## DATASET CONTENT

================================

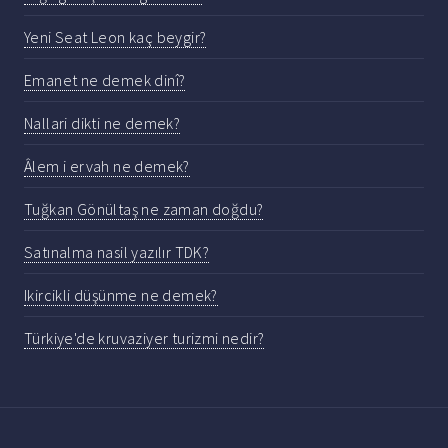
Yeni Seat Leon kaç beygir?
Emanet ne demek dinî?
Nallari dikti ne demek?
Âlem i ervah ne demek?
Tuğkan Gönültaş ne zaman doğdu?
Satınalma nasil yazılır TDK?
Ikircikli düşünme ne demek?
Türkiye'de kruvaziyer turizmi nedir?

================================

## TASK DETAILS
All lines from the one containing "Satınalma nasil yazılır TDK?" to the last line above should be reproduced exactly, and no other lines should be given.

## ANSWER TO THIS EXERCISE
Satınalma nasil yazılır TDK?
Ikircikli düşünme ne demek?
Türkiye'de kruvaziyer turizmi nedir?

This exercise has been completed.